A 0.18 kg ball is placed in a shallow wedge with an opening angle of 110° For each contact point between the wedge and the ball, determine the force exerted on the ball. Assume the system is frictionless.
I will assume that the axis of the wedge is vertically upward. The force on the ball at each contact point is directed toward the center of the sphere at each contact point, because there is no friction. The contact force angle is inclined (180-110)/2 = 35 degrees to the horizontal. A vertical force balance tells you that the two contact forces F are equal in magnitude (due to symmetry) and that
2F sin35 = 2F cos55 = M g
To find the force exerted on the ball at each contact point with the wedge, we can use the principles of forces in equilibrium. Since the system is frictionless, the only forces acting on the ball are its weight and the normal force.
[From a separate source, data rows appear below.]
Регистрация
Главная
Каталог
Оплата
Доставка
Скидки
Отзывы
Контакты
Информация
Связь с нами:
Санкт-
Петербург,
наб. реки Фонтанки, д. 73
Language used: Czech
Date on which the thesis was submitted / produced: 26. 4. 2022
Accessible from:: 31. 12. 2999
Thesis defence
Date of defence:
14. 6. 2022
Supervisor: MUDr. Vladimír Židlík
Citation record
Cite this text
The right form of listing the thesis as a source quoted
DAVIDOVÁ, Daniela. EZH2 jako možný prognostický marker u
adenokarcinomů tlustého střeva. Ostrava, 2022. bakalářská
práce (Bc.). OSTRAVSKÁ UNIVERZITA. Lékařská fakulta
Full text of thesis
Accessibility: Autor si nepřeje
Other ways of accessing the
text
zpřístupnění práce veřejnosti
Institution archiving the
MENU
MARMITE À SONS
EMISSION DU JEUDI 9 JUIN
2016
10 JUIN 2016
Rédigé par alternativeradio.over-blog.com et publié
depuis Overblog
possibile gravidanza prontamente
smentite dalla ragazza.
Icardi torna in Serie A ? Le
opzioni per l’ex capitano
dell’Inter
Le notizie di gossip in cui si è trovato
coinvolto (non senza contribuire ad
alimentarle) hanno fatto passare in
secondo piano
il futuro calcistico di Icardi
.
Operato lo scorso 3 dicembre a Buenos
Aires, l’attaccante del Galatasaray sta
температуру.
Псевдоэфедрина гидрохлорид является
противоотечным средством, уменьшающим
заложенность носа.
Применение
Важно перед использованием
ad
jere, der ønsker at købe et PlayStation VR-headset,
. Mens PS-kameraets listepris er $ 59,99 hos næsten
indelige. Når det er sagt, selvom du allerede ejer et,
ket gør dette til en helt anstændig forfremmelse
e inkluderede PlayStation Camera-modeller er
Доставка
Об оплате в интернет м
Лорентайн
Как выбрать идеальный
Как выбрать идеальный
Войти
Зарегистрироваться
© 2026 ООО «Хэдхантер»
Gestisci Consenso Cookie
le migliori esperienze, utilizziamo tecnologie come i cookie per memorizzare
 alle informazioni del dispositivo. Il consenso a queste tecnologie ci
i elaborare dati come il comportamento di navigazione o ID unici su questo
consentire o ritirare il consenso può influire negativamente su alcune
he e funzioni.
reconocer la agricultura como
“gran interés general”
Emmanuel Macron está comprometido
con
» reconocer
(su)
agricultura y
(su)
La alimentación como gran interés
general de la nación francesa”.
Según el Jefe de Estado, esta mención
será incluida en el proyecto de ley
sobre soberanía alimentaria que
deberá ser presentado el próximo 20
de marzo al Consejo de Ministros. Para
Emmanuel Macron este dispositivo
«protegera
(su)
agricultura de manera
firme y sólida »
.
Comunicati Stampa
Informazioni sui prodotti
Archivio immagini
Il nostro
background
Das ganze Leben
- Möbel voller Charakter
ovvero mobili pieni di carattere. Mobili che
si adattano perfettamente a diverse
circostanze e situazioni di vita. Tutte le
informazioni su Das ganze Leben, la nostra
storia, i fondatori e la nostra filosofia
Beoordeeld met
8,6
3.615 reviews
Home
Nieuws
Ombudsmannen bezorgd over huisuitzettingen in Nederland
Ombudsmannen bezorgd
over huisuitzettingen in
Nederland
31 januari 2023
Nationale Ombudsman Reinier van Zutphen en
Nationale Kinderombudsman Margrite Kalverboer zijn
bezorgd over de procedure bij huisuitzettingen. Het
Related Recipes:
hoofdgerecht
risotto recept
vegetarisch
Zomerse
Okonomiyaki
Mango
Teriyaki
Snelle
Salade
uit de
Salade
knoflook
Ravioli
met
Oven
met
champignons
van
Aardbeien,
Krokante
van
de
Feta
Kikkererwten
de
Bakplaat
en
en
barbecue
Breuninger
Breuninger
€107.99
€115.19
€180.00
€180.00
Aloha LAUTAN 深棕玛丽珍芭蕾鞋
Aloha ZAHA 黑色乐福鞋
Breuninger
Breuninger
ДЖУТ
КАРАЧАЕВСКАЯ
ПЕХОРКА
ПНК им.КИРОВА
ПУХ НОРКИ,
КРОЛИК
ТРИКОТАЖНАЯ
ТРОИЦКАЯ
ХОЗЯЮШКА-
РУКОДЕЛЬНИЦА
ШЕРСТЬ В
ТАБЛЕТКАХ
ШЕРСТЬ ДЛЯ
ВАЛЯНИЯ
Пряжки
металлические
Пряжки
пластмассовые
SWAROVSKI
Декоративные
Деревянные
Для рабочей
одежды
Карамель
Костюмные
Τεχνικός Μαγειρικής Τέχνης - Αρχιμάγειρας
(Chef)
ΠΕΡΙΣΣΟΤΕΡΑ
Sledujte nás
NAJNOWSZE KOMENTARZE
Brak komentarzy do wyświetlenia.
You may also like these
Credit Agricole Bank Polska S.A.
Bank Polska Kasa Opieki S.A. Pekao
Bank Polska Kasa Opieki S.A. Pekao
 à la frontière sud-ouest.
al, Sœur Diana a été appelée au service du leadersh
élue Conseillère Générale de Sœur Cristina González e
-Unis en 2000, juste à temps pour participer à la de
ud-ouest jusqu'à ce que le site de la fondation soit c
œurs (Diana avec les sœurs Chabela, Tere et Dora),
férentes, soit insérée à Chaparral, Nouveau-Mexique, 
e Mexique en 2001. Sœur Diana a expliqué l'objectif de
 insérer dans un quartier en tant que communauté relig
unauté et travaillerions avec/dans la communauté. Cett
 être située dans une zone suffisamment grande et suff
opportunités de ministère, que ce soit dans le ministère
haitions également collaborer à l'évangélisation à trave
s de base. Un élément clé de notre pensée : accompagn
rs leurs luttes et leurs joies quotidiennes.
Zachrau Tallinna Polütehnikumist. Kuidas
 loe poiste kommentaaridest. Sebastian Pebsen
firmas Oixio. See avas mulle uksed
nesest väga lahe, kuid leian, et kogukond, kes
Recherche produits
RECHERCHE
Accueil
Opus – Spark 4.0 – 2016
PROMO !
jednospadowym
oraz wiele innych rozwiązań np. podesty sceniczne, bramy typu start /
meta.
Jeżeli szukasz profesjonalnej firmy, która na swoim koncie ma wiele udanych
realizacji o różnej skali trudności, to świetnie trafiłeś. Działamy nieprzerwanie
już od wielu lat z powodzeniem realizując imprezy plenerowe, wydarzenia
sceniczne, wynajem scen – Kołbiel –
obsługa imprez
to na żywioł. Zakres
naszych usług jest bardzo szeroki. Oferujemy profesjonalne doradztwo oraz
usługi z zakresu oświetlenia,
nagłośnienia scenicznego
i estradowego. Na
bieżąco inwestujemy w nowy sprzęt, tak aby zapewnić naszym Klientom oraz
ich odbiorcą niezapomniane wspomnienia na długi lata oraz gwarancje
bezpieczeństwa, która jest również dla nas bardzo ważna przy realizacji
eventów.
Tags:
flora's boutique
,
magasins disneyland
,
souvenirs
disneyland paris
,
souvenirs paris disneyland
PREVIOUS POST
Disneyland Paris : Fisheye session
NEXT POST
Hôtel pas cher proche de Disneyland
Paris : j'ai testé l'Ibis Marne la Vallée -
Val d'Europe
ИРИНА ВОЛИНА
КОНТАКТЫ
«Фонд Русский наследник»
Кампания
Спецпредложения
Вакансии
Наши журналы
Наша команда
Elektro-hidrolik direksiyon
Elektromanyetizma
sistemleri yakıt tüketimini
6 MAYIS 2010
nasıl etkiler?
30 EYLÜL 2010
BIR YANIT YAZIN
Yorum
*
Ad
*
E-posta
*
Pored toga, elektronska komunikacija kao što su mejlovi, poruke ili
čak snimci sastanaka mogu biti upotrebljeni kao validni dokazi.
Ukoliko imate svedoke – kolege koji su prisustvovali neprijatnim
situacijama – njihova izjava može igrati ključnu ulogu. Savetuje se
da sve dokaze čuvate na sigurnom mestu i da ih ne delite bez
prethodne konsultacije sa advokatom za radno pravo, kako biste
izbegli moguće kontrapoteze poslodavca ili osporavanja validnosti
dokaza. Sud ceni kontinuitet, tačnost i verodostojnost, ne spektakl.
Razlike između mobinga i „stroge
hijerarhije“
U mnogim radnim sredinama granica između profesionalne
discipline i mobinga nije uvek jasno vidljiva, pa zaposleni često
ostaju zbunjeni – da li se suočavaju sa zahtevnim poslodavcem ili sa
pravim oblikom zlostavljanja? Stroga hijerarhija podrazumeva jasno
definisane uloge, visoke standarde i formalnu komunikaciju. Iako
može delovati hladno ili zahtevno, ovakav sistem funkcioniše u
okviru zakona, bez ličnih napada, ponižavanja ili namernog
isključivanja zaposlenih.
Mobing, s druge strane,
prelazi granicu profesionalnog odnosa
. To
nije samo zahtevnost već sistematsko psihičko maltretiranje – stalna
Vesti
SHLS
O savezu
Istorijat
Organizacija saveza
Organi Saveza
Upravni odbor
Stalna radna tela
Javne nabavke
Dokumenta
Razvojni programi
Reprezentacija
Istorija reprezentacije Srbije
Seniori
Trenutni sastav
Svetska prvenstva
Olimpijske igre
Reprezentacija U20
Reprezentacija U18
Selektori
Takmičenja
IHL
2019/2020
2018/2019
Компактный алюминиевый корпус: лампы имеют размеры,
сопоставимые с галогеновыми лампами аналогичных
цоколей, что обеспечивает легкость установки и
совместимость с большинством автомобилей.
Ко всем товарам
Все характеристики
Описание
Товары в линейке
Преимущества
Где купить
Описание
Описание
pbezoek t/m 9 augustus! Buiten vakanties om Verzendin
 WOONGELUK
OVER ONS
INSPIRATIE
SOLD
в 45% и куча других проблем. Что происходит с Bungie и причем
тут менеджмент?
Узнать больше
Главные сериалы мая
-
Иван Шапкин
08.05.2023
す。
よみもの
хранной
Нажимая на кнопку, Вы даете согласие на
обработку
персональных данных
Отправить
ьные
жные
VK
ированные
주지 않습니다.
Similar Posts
1. Determine the weight of the ball:
The weight of an object can be calculated using the formula:
weight = mass * acceleration due to gravity
In this case, the mass of the ball is 0.18 kg and the acceleration due to gravity is approximately 9.8 m/s^2.
So, the weight of the ball is:
weight = 0.18 kg * 9.8 m/s^2 = 1.764 N
2. Calculate the normal force at each contact point:
The normal force is the perpendicular force exerted by a surface to support the weight of an object resting on it. In this case, the normal force is equal to the weight of the ball.
So, at each contact point, the normal force exerted on the ball is also 1.764 N.
Therefore, the force exerted on the ball at each contact point with the wedge is 1.764 N.
To determine the force exerted on the ball at each contact point on the wedge, we need to consider the gravitational force acting on the ball and the normal force exerted by the wedge.
1. Gravitational force (weight):
The weight of the ball can be calculated using the formula: weight = mass x gravitational acceleration.
Given that the mass of the ball is 0.18 kg and the gravitational acceleration is approximately 9.8 m/s², we can calculate the weight of the ball:
Weight of the ball = 0.18 kg x 9.8 m/s² = 1.764 N.
2. Normal force:
The normal force is the force exerted by a surface perpendicular to the surface of contact. In this case, the wedge exerts a normal force on the ball at each contact point.
Since the system is frictionless, the normal force is equal to the weight of the ball. Therefore, the normal force exerted on the ball at each contact point is 1.764 N.
So, the force exerted on the ball at each contact point is 1.764 N.